Grade 3 TRAEs attributed to givastomig were rare, with single cases of abdominal pain, ALT/AST increases, gastritis, and infusion related reaction

Four cases of Grade 3 and two cases of Grade 4 treatment-related neutropenia were observed driven by an early restriction on prophylaxis use of G-CSF, which has been subsequently lifted. The neutropenia cases were primarily attributed to mFOLFOX6 in the 8 mg/kg cohorts

No Grade 5 TRAEs were reported

About Givastomig

Givastomig (TJ033721 / ABL111) is a bispecific antibody targeting Claudin 18.2 (CLDN18.2)-positive tumor cells. It conditionally activates T cells through the 4-1BB signaling pathway in the tumor microenvironment where CLDN18.2 is expressed. Givastomig is being developed for first line (1L) metastatic gastric cancers, with further potential in other solid tumors. In Phase 1 trials, givastomig has shown promising anti-tumor activity attributable to a potential synergistic effect of proximal interaction between CLDN18.2 on tumor cells and 4-1BB on T cells in the tumor microenvironment, while minimizing toxicities commonly seen with other 4-1BB agents.

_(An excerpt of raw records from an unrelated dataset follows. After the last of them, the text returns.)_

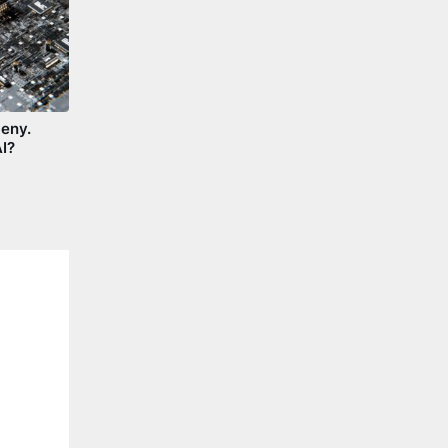
eny.
I?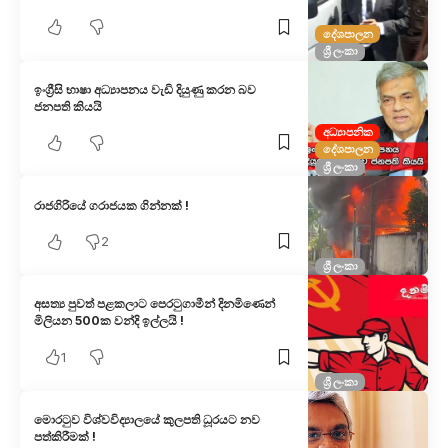
දේශපාලන
ශ්‍රී ලංකා
ඉංග්‍රීසි භාෂා අධ්‍යාපනය වැඩි දියුණු කරන බව
ජනපති කියයි
අධ්‍යාපනික
දේශපාලන
ශ්‍රී ලංකා
රාජගිරියේ ගරාජයක ගින්නක් !
2
ශ්‍රී ලංකා
අසත්‍ය පුවත් පළකලාට පෙරටුගාමීන් දිනමිණෙන්
මිලියන 500ක වන්දි ඉල්ලයි !
1
ශ්‍රී ලංකා
මොරටුව විශ්වවිද්‍යාලයේ කුලපති ධූරයට නව
පත්කිරීමක් !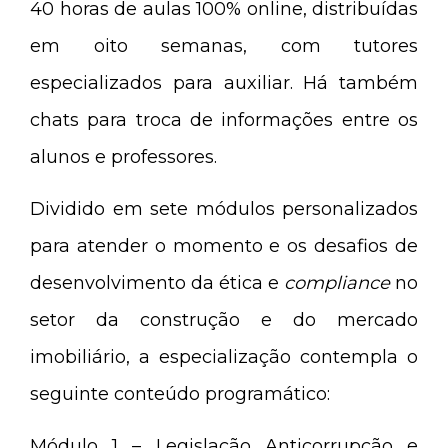
40 horas de aulas 100% online, distribuídas
em oito semanas, com tutores
especializados para auxiliar. Há também
chats para troca de informações entre os
alunos e professores.
Dividido em sete módulos personalizados
para atender o momento e os desafios de
desenvolvimento da ética e
compliance
no
setor da construção e do mercado
imobiliário, a especialização contempla o
seguinte conteúdo programático:
Módulo 1 – Legislação Anticorrupção e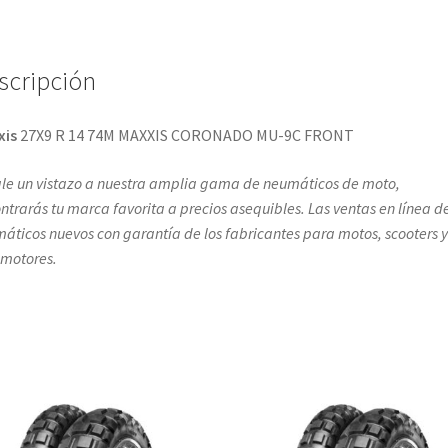
scripción
xis
27X9 R 14 74M MAXXIS CORONADO MU-9C FRONT
le un vistazo a nuestra amplia gama de neumáticos de moto,
ntrarás tu marca favorita a precios asequibles. Las ventas en línea d
áticos nuevos con garantía de los fabricantes para motos, scooters y
omotores.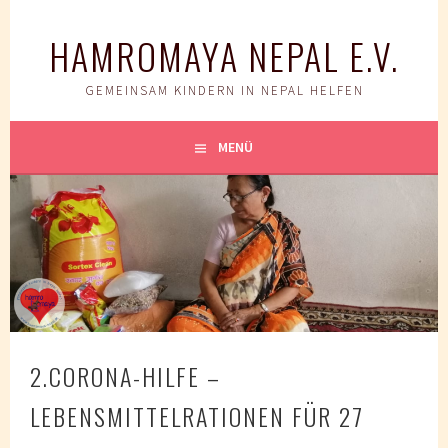
Springe
zum
HAMROMAYA NEPAL E.V.
Inhalt
GEMEINSAM KINDERN IN NEPAL HELFEN
MENÜ
2.CORONA-HILFE –
LEBENSMITTELRATIONEN FÜR 27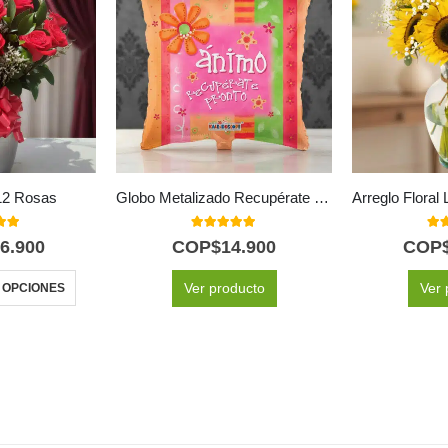
12 Rosas
Globo Metalizado Recupérate Pronto
 of 5
5.00
out of 5
5.0
6.900
COP$
14.900
COP
Ver producto
Ver 
 OPCIONES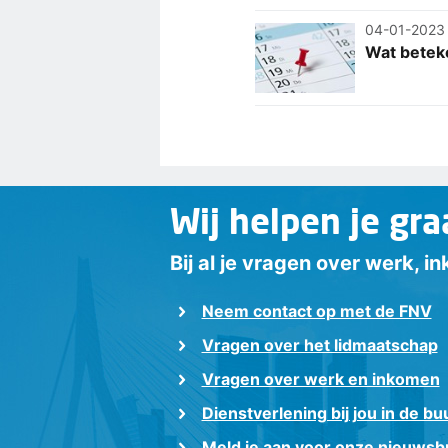
04-01-2023
Wat betek
Wij helpen je gra
Bij al je vragen over werk, 
Neem contact op met de FNV
Vragen over het lidmaatschap
Vragen over werk en inkomen
Dienstverlening bij jou in de bu
Meld je aan voor onze nieuwsbr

An ongoing Phase 1b study is evaluating givastomig for the treatment of gastric cancer in the 1L setting in combination with standard of care, nivolumab (an anti-PD-1 checkpoint inhibitor) plus chemotherapy, in dose escalation and dose expansion cohorts. Dose escalation is complete, and enrollment in the first dose expansion cohort (n=20) finished ahead of schedule. Enrollment continues to progress ahead of schedule in the second dose expansion cohort (n=20). The study builds on positive Phase 1 monotherapy data.

Givastomig is being jointly developed through a global partnership with ABL Bio, in which I-Mab is the lead party and shares worldwide rights, excluding Greater China and South Korea, equally with ABL Bio.